I’ll take the over on five years and $90M or so, but in this free agent climate, who the hell knows. My guess is the other five teams Darvish is said to be considering would get very involved at five years and $90M-ish. If the price truly falls that far, a) holy crap, and b) it might come down to selling Darvish on the team and city.
* * *
Do the Yankees want to sign Darvish? Of course they do. Will they blow up the luxury tax plan to make it happen? Almost certainly not. If they were willing to do that, it probably would’ve happened already. I think two things are happening here:
- Cashman and Wolfe talked Darvish, and his camp floated seven years and $160M as contract parameters, which wouldn’t be outrageous for a pitcher of this caliber in a “normal” free agent market. Those numbers trickled down to Kay and, in the game of telephone, it got turned into an actual offer.
- The Yankees have not made Darvish a formal offer. (I’m sure they’ve talked money.) My hunch is Darvish tweeted the truth when he said the Yankees haven’t made an offer, which sent his agent into damage control mode, hence the correction tweet. Wolfe wants teams thinking the Yankees made an offer. It increases leverage.

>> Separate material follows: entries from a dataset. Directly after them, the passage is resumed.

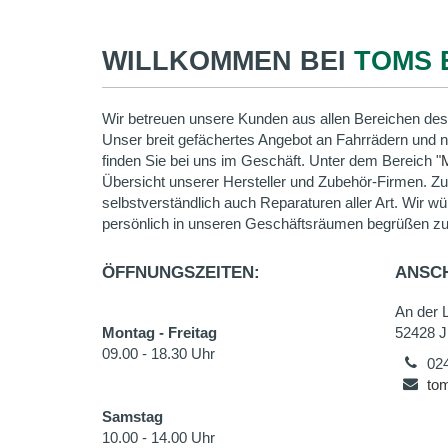
WILLKOMMEN BEI
TOMS 
Wir betreuen unsere Kunden aus allen Bereichen des
Unser breit gefächertes Angebot an Fahrrädern und 
finden Sie bei uns im Geschäft. Unter dem Bereich "
Übersicht unserer Hersteller und Zubehör-Firmen. Z
selbstverständlich auch Reparaturen aller Art. Wir wü
persönlich in unseren Geschäftsräumen begrüßen zu
ÖFFNUNGSZEITEN:
ANSCH
An der L
Montag - Freitag
52428 J
09.00 - 18.30 Uhr
02
tom
Samstag
10.00 - 14.00 Uhr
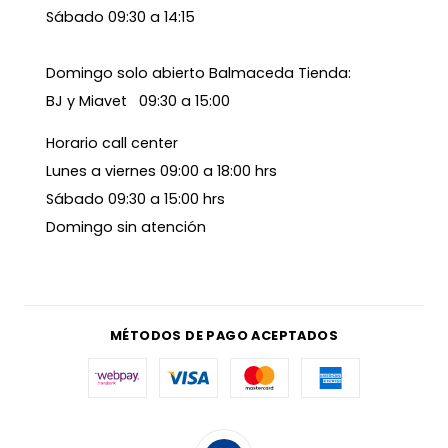
Sábado 09:30 a 14:15
Domingo solo abierto Balmaceda Tienda:
BJ y Miavet 09:30 a 15:00
Horario call center
Lunes a viernes 09:00 a 18:00 hrs
Sábado 09:30 a 15:00 hrs
Domingo sin atención
MÉTODOS DE PAGO ACEPTADOS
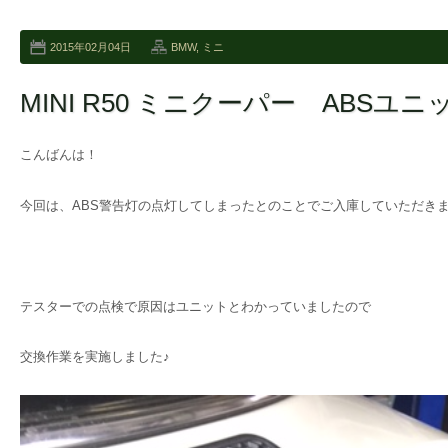
2015年02月04日
BMW
,
ミニ
MINI R50 ミニクーパー ABSユ
こんばんは！
今回は、ABS警告灯の点灯してしまったとのことでご入庫していただきま
テスターでの点検で原因はユニットとわかっていましたので
交換作業を実施しました♪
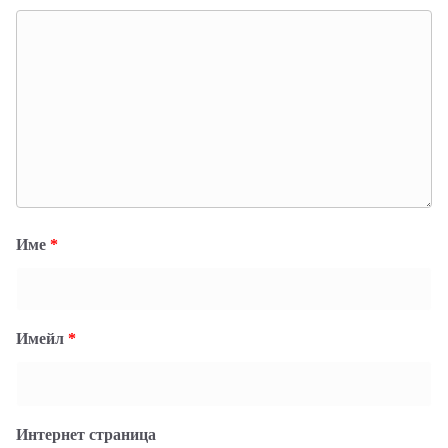
Име
*
Имейл
*
Интернет страница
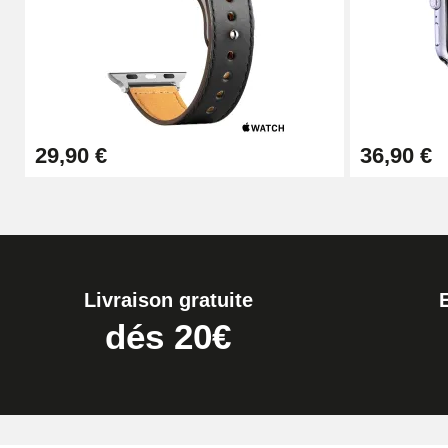
29,90 €
36,90 €
Livraison gratuite
dés 20€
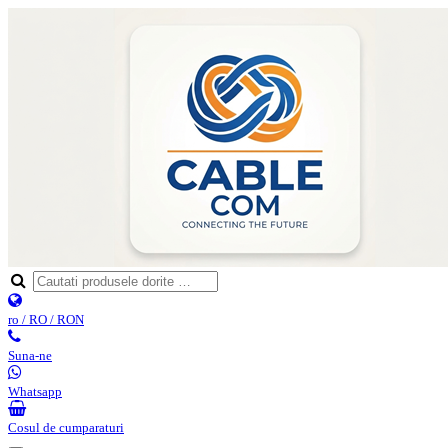
ro / RO / RON
Suna-ne
Whatsapp
Cosul de cumparaturi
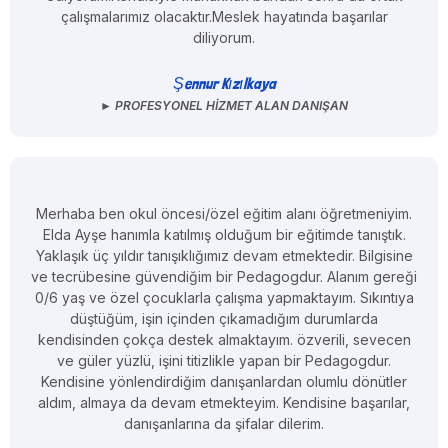
çalışmalarımız olacaktır.Meslek hayatında başarılar
diliyorum.
Şennur Kızılkaya
► PROFESYONEL HIZMET ALAN DANIŞAN
Merhaba ben okul öncesi/özel eğitim alanı öğretmeniyim.
Elda Ayşe hanımla katılmış olduğum bir eğitimde tanıştık.
Yaklaşık üç yıldır tanışıklığımız devam etmektedir. Bilgisine
ve tecrübesine güvendiğim bir Pedagogdur. Alanım gereği
0/6 yaş ve özel çocuklarla çalışma yapmaktayım. Sıkıntıya
düştüğüm, işin içinden çıkamadığım durumlarda
kendisinden çokça destek almaktayım. özverili, sevecen
ve güler yüzlü, işini titizlikle yapan bir Pedagogdur.
Kendisine yönlendirdiğim danışanlardan olumlu dönütler
aldım, almaya da devam etmekteyim. Kendisine başarılar,
danışanlarına da şifalar dilerim.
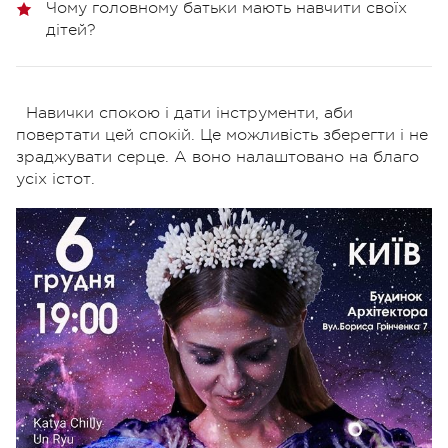
Чому головному батьки мають навчити своїх
дітей?
Навички спокою і дати інструменти, аби
повертати цей спокій. Це можливість зберегти і не
зраджувати серце. А воно налаштовано на благо
усіх істот.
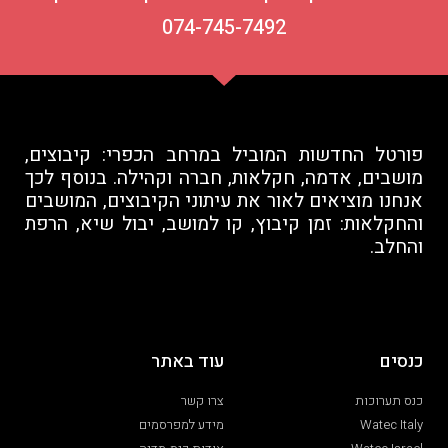
074-745-7492
פורטל החדשות המוביל במרחב הכפרי: קיבוצים,
מושבים, אדמה, חקלאות, חברה וקהילה. בנוסף לכך
אנחנו מוציאים לאור את עיתוני הקיבוצים, המושבים
והחקלאות: זמן קיבוץ, קו למושב, יבול שיא, הרפת
והחלב.
כנסים
עוד באתר
כנס תערוכות
צרו קשר
Watec Italy
מידע למפרסמים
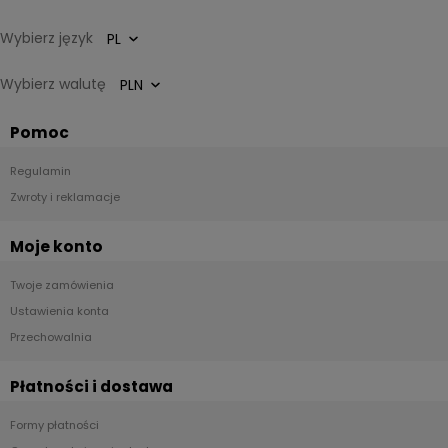
Wybierz język
Wybierz walutę
Pomoc
Regulamin
Zwroty i reklamacje
Moje konto
Twoje zamówienia
Ustawienia konta
Przechowalnia
Płatności i dostawa
Formy płatności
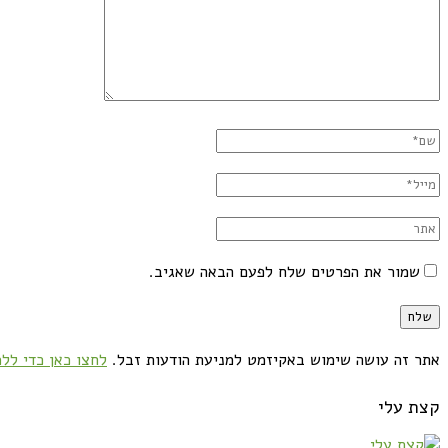
שמור את הפרטים שלח לפעם הבאה שאגיב.
אתר זה עושה שימוש באקיזמט למניעת הודעות זבל.
לחצו כאן כדי ללמ
קצת עלי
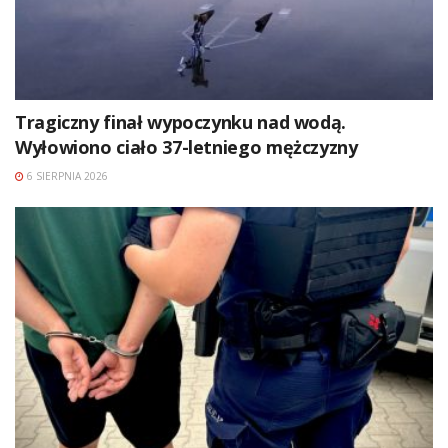
Tragiczny finał wypoczynku nad wodą.
Wyłowiono ciało 37-letniego mężczyzny
6 SIERPNIA 2026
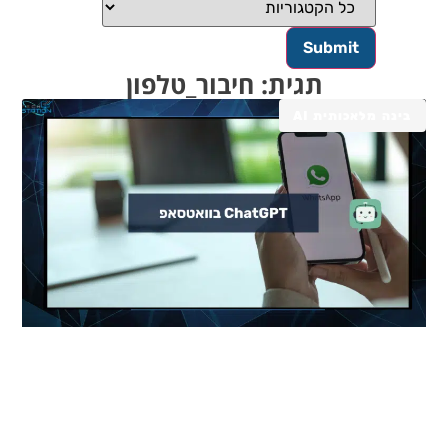
תגית: חיבור_טלפון
בינה מלאכותית AI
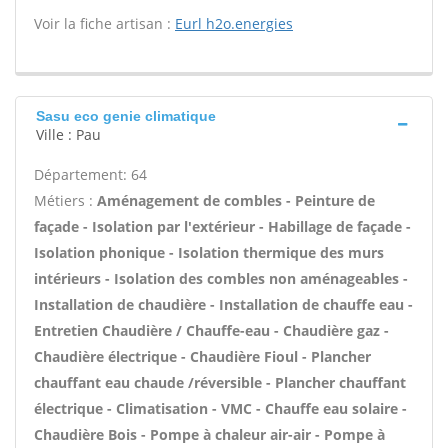
Voir la fiche artisan :
Eurl h2o.energies
Sasu eco genie climatique
Ville : Pau
Département: 64
Métiers :
Aménagement de combles - Peinture de
façade - Isolation par l'extérieur - Habillage de façade -
Isolation phonique - Isolation thermique des murs
intérieurs - Isolation des combles non aménageables -
Installation de chaudière - Installation de chauffe eau -
Entretien Chaudière / Chauffe-eau - Chaudière gaz -
Chaudière électrique - Chaudière Fioul - Plancher
chauffant eau chaude /réversible - Plancher chauffant
électrique - Climatisation - VMC - Chauffe eau solaire -
Chaudière Bois - Pompe à chaleur air-air - Pompe à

Because of the luxury tax plan and the hoops the Yankees would have to jump through to fit Darvish under the threshold — they’d have to trade one or more of Brett Gardner, David Robertson, Adam Warren, and Dellin Betances to make it work financially, even at the discounted Samardzija rate (and trading those guys creates another set of problems) — I don’t see them signing him. It would be cool if they did sign Darvish. I’m just not counting on it.
Over the last month or so the Yankees have been connected primarily to Cole and Darvish, and for a while, it seemed like a Cole trade was inevitable. Eventually the Pirates would cave and take Clint Frazier and whoever else the Yankees deemed expendable. It didn’t happen. The Astros packaged some scraps and got him instead. And as soon as it appeared the Astros would get Cole, the focused immediately shifted to Darvish. That when all this stuff about offers and all that really picked up.
The Yankees pretty clearly want to add another starting pitcher. A good one at that. They’d have no trouble finding an affordable depth if that’s what they wanted. They want a difference-maker. That’s why they went after Cole and that’s why Cashman checked in on Darvish. Once you dig through all the nonsense, you end up in a familiar place: The Yankees checked in on Darvish because they check in on everyone, and they’re willing to do a deal at a price that doesn’t blow up the luxury tax plan. So, in that sense, nothing has changed.